Kernel development [LWN.net]

Kernel release status

The current development kernel is 3.19-rc3, released on January 5. "It's a day delayed - not because of any particular development issues, but simply because I was tiling a bathroom yesterday. But rc3 is out there now, and things have stayed reasonably calm. I really hope that implies that 3.19 is looking good, but it's equally likely that it's just that people are still recovering from the holiday season."

3.19-rc2 was released, with a minimal set of changes, on December 28.

Stable updates: there have been no stable updates released in the last two weeks. As of this writing, the 3.10.64, 3.14.28, 3.17.8, and 3.18.2 updates are in the review process; they can be expected on or after January 9. Note that 3.17.8 will be the final update in the 3.17 series.

Comments (none posted)

Quotes of the week

"New and improved" is only really improved if it also takes backwards compatibility into account, rather than saying "now everybody must do things the new and improved - and different - way"

— Linus Torvalds

The fact that I still have to rattle a tin cup to fix bufferbloat at this point is quite bothersome.
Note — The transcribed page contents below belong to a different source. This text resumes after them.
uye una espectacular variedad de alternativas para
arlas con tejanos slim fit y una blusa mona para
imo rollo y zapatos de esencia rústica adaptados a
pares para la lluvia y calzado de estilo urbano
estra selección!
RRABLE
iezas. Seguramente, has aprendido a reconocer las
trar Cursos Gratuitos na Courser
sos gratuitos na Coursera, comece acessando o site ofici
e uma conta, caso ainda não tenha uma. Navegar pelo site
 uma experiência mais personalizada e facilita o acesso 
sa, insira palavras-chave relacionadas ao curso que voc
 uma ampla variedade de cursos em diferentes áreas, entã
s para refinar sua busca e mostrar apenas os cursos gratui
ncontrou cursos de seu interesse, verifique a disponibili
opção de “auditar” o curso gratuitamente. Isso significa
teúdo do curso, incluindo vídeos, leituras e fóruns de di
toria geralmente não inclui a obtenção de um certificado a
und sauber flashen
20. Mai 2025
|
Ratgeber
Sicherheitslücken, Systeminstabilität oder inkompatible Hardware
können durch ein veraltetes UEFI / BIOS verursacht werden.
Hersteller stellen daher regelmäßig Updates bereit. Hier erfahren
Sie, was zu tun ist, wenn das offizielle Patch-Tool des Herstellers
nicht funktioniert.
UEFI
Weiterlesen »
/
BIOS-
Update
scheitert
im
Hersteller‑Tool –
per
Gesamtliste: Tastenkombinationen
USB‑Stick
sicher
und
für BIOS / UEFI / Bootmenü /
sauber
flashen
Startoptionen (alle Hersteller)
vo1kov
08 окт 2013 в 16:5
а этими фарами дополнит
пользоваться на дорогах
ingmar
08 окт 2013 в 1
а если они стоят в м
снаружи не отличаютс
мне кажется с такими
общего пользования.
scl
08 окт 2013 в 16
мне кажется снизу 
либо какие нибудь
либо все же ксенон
With such an epidemic of a problem I really thought the world would have beat a path to our doors long, long ago, and/or start leveraging the plethora of information and code we have put online to go forth and deploy bufferbloat solutions, especially in extreme cases like aircraft, access in the third world, and in remote areas.

— Dave Täht

Comments (13 posted)

Haunted by ancient history

By Jonathan Corbet
January 6, 2015

Kernel development policy famously states that changes are not allowed to break user-space programs; any patch that does break things will be reverted. That policy has been put to the test over the last week, when two such changes were backed out of the mainline repository. These actions demonstrate that the kernel developers are serious about the no-regressions policy, but they also show what's involved in actually living up to such a policy.

The ghost of wireless extensions

Back in the dark days before the turn of the century, support for wireless networking in the kernel was minimal at best. The drivers that did exist mostly tried to make wireless adapters look like Ethernet cards with a few extra parameters. After a while, those parameters were standardized, after a fashion, behind the "wireless extensions" interface. This ioctl()-based interface was never well loved, but it did the job for some years until the developers painted themselves into a corner in 2006. Conflicting compatibility issues brought development of that API to a close; the good news was that there was already a plan to supersede it with the then under-development nl80211 API.

Years later, nl80211 is the standard interface to the wireless subsystem. The wireless extensions, which are now just a compatibility interface over nl80211, have been deprecated for years, and the relevant developers would like to be rid of them entirely. So it was perhaps unsurprising to see a patch merged for 3.19 that took away the ability to configure the wireless extensions into the kernel.

Equally unsurprising, though, would be the flurry of complaints that came shortly thereafter. It seems that the wicd network manager still uses the wireless extensions API. But, perhaps more importantly, the user-space tools (iwconfig for example) that were part of the wireless extensions still use it — and they, themselves, are still in use in countless scripts. So this change looks set to break quite a few systems. As a result, Jiri Kosina posted a patch reverting the change and Linus accepted it immediately.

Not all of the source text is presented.